File description and overview

  • eigenvalues.csv

This csv contains the unrotated eigenvalues which were calculated based on the correlation matrix of normalised feature frequencies.

  • factor_analysis.r

The r script containing the commands for conducting factor analysis (multi-dimensional analysis) and other statistics as described in the related publication.

  • factorScores.csv

This csv contains the factor scores of a three factor solution for each of the individual texts in the dataset. The first column contains the file names.

  • loadings.csv

The feature loadings of each linguistic feature on each factor in the three factor solution. The first column lists the feature tags (see POS-tag_description.csv, for a description of the features). Loadings were rounded to three decimal places.

  • meanFactorScores.csv

A csv containing the mean factor scores for each register in the dataset. The mean factor scores were calculated based on the factor scores of the individual texts in the dataset. Mean factor scores are essentially an average across all texts belonging to one register.

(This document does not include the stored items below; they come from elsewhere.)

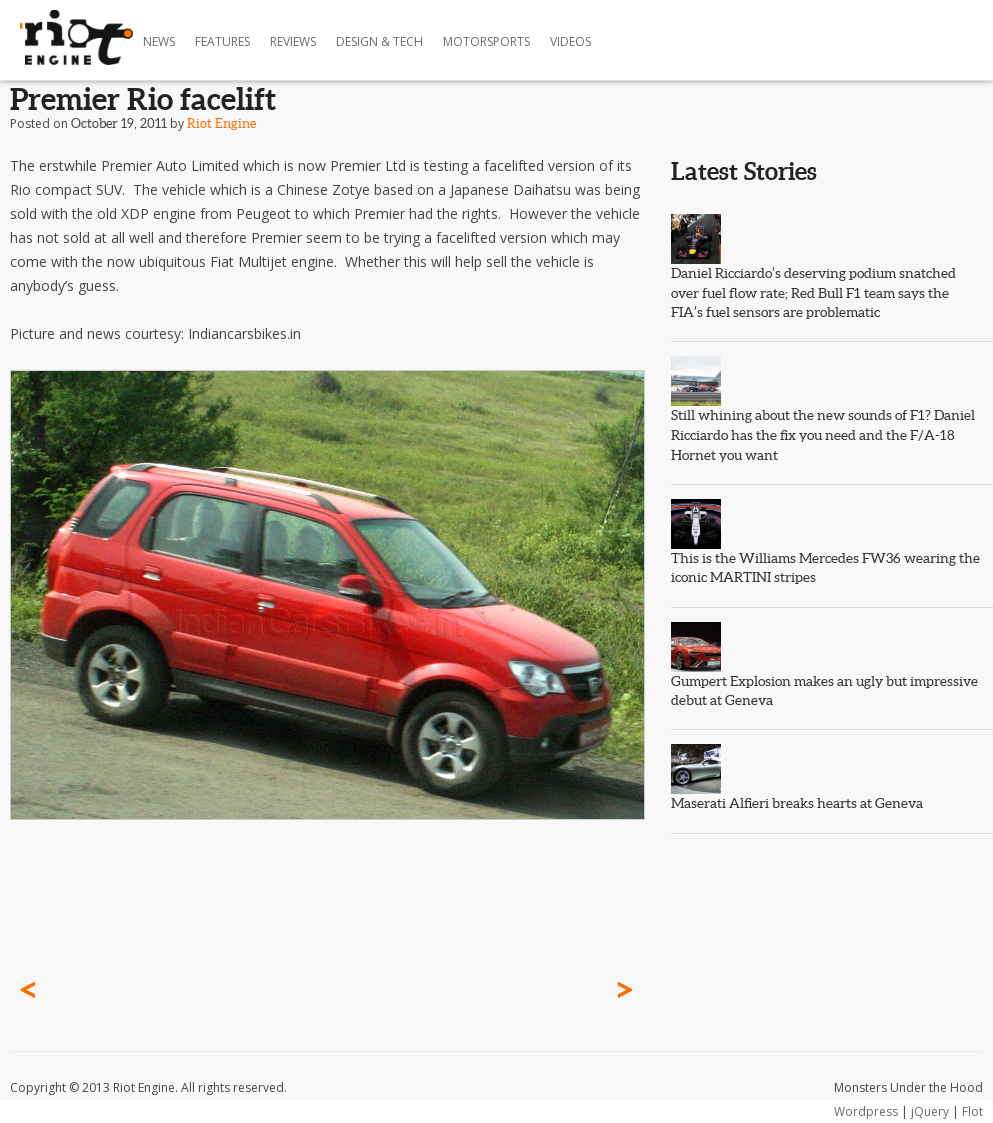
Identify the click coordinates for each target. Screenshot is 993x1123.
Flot (972, 1111)
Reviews (293, 41)
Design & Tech (379, 41)
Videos (570, 41)
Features (222, 41)
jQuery (930, 1111)
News (159, 41)
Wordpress (866, 1111)
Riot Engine (221, 123)
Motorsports (486, 41)
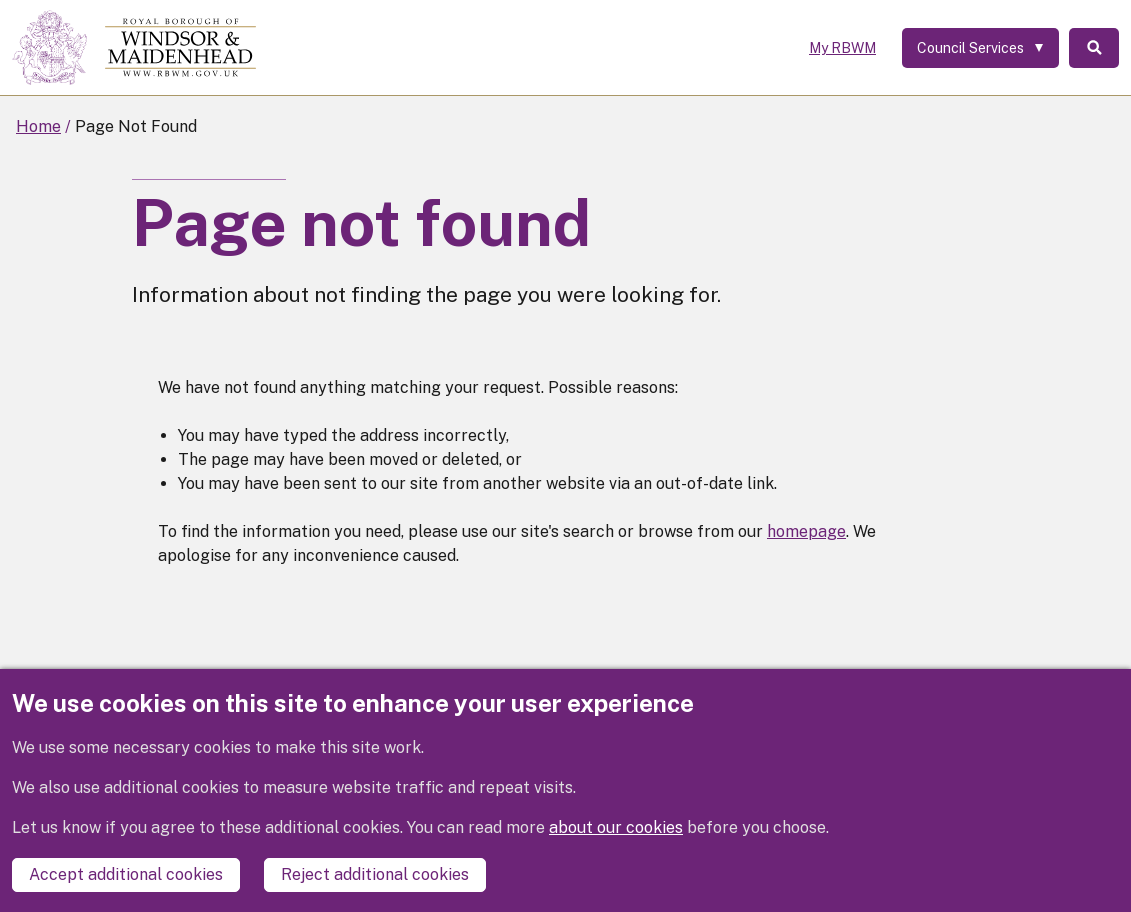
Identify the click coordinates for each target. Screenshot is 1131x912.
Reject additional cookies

  • normalized_postag_counts.csv

This csv contains normalised feature frequencies of 67 lexico-grammatical features (see postag_description) which were automatically retrieved from each text in the dataset. The frequencies were normalised per 1000 word tokens. This csv serves as input for the factor analysis. The file is zipped, because it is rather large.

  • postag_counts.csv

This csv contains the raw feature frequencies of 67 lexico-grammatical features (see postag_description) which were automatically retrieved from each text in the dataset.

  • postag_description.csv

A list of 67 lexico-grammatical features. The first column provides the part-of-speech tag, the second column gives a brief description of the feature.

  • register_labels.csv

A csv file containing all register labels of the analysed registers: the original label used in CORE, the CORE file prefix, a long label which is used in graphs and tables throughout the related publication, and a short label which is used in csv files.

  • sd_meanFactorScores.csv

The standard deviation of the mean factor scores per register.

  • texts_by_register.csv

A list of all individual texts (first column) and information on their register (second column). Note that short register labels are used.